• _Exercise aim_: Using the records below, transcribe word for word the stretch from the line that contains "usaha kuliner di bulan Ramadhan" through the line that contains "gildiya-kuznecov.ru", both end lines included, and nothing else.

Extracted page text data
---------------
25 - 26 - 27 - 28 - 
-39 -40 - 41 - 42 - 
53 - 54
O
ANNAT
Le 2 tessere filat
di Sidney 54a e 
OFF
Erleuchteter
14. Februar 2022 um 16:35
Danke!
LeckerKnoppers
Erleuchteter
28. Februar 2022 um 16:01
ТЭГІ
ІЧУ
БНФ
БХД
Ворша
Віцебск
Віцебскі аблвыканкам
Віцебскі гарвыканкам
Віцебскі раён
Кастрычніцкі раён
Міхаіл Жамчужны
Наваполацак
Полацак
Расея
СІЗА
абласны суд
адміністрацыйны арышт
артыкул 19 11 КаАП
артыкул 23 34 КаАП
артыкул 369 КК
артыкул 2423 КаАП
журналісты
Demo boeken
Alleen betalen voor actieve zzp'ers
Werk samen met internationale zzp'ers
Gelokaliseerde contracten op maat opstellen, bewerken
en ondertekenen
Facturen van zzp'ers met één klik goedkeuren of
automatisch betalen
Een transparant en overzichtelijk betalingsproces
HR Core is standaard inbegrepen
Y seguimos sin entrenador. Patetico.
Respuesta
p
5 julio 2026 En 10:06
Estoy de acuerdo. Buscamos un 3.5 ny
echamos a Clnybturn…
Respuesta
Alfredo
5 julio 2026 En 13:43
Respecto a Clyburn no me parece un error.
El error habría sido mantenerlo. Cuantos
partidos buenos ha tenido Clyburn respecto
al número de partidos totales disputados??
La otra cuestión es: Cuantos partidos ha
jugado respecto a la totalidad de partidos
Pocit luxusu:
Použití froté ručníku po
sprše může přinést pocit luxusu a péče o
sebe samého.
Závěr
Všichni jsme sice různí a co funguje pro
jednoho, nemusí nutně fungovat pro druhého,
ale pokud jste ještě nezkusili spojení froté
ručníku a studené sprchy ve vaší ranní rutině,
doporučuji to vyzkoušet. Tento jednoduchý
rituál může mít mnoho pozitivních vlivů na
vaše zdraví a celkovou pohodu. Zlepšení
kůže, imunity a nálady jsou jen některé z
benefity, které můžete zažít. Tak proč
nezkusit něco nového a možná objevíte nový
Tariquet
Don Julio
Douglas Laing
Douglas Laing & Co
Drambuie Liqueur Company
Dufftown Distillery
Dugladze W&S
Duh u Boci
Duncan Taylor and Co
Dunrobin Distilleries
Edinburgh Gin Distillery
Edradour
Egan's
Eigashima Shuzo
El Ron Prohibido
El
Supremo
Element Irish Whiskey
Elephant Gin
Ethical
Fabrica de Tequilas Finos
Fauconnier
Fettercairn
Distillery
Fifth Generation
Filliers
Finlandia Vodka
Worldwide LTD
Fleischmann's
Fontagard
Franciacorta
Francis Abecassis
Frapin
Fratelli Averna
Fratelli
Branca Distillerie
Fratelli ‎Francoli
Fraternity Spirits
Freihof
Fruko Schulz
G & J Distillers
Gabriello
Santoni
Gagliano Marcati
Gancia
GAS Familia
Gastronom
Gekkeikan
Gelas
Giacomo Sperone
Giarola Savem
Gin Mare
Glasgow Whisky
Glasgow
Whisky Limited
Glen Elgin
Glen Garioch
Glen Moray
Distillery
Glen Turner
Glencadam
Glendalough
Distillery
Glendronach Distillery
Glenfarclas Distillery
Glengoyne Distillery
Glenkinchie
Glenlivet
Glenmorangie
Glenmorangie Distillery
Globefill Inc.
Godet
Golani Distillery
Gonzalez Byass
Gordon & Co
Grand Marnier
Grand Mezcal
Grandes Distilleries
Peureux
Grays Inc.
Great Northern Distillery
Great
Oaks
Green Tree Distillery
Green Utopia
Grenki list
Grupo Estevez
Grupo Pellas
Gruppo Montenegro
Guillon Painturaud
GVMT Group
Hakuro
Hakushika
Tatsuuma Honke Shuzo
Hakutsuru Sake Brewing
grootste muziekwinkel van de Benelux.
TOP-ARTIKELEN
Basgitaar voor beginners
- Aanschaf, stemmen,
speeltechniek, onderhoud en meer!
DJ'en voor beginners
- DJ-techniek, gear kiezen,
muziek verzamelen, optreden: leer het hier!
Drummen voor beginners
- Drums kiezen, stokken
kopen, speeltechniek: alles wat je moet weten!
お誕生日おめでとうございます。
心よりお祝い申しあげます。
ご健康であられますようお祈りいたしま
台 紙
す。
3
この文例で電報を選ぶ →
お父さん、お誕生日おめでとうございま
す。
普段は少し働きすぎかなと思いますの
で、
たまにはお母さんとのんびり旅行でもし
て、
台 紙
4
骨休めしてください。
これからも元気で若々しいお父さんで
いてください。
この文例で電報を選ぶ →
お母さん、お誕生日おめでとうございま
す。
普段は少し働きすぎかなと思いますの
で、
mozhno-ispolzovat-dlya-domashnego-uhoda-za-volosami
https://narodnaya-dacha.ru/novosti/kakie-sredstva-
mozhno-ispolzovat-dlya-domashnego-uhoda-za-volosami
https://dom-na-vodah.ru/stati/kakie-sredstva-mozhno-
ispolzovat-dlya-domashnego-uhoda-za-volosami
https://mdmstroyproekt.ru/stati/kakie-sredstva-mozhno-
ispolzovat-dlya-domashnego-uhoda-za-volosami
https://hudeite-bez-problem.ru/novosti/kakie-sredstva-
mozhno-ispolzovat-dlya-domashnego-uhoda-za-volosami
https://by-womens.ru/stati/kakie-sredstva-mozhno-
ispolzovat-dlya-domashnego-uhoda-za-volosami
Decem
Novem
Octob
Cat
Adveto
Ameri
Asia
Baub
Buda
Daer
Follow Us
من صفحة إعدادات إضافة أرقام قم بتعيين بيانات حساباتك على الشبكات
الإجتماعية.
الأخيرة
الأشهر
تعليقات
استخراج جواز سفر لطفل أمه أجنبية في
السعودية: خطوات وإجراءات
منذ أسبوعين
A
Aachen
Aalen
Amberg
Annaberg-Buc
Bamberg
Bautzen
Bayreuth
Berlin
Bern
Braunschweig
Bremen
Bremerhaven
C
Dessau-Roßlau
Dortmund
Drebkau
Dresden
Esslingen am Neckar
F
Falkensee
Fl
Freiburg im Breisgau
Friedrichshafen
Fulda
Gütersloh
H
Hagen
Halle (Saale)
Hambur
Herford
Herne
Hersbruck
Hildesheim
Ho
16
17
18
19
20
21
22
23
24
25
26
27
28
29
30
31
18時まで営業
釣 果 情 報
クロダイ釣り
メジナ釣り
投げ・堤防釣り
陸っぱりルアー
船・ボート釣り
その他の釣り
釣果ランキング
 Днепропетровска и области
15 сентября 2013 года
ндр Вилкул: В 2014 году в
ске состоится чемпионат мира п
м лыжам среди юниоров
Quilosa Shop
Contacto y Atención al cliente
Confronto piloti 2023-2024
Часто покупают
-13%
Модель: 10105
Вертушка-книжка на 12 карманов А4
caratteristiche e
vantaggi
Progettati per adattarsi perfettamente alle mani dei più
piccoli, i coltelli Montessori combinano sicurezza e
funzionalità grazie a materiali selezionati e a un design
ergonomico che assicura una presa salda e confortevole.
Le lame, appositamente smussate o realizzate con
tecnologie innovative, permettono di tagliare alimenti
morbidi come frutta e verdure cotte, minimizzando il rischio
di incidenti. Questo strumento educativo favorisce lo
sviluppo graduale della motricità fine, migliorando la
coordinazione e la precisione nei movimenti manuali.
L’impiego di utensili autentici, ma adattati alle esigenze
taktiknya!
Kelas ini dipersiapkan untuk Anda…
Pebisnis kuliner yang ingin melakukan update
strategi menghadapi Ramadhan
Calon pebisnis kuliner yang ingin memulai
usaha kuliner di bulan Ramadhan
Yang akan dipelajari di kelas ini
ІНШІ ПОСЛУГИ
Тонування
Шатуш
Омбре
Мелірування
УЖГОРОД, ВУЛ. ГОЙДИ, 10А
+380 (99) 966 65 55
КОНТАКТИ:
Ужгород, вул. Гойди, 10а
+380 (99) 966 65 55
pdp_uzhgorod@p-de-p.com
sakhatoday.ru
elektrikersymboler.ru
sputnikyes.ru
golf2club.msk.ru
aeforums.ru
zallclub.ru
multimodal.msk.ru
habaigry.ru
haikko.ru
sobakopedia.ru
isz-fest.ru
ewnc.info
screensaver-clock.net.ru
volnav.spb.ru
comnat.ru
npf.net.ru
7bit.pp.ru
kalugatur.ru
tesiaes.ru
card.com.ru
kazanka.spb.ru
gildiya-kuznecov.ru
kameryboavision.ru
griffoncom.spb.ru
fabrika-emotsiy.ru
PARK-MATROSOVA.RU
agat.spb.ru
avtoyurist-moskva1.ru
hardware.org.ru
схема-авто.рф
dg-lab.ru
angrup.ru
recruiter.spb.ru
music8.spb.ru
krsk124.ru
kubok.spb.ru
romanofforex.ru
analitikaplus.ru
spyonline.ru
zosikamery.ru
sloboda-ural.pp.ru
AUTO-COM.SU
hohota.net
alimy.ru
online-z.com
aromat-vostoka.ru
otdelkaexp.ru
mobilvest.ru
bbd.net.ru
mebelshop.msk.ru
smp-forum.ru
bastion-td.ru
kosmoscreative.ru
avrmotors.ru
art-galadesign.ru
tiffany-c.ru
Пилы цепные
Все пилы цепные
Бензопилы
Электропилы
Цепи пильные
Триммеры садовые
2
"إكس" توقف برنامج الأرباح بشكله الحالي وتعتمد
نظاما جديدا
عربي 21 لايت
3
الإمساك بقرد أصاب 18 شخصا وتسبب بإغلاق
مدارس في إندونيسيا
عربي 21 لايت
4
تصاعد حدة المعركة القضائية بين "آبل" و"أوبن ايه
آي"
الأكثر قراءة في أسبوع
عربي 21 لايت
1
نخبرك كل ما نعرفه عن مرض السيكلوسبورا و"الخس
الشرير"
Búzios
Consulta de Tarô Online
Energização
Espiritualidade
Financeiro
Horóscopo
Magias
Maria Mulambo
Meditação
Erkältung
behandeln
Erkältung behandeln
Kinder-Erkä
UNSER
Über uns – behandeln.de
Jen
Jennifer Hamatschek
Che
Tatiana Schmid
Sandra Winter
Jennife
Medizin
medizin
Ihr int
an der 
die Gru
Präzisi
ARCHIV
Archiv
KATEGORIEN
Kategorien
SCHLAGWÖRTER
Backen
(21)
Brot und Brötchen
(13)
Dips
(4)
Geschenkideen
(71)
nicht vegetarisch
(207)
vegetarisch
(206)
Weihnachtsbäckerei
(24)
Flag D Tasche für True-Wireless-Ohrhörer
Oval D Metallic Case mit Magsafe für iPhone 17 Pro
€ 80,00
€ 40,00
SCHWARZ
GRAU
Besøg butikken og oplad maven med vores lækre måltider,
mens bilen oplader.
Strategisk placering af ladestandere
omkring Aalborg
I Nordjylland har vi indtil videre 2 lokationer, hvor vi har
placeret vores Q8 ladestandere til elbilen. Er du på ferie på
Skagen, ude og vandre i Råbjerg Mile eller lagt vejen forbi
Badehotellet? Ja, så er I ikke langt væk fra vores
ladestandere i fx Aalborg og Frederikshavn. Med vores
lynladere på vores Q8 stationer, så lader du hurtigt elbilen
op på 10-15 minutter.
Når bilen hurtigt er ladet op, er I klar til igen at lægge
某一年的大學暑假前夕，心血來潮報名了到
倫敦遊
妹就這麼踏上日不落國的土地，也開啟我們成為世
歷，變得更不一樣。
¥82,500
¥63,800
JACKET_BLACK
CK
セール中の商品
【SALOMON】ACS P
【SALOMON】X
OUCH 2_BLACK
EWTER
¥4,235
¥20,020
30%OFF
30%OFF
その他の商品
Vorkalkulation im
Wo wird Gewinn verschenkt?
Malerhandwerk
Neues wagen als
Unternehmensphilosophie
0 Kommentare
---------------
• _Finished exercise_:
usaha kuliner di bulan Ramadhan
Yang akan dipelajari di kelas ini
ІНШІ ПОСЛУГИ
Тонування
Шатуш
Омбре
Мелірування
УЖГОРОД, ВУЛ. ГОЙДИ, 10А
+380 (99) 966 65 55
КОНТАКТИ:
Ужгород, вул. Гойди, 10а
+380 (99) 966 65 55
pdp_uzhgorod@p-de-p.com
sakhatoday.ru
elektrikersymboler.ru
sputnikyes.ru
golf2club.msk.ru
aeforums.ru
zallclub.ru
multimodal.msk.ru
habaigry.ru
haikko.ru
sobakopedia.ru
isz-fest.ru
ewnc.info
screensaver-clock.net.ru
volnav.spb.ru
comnat.ru
npf.net.ru
7bit.pp.ru
kalugatur.ru
tesiaes.ru
card.com.ru
kazanka.spb.ru
gildiya-kuznecov.ru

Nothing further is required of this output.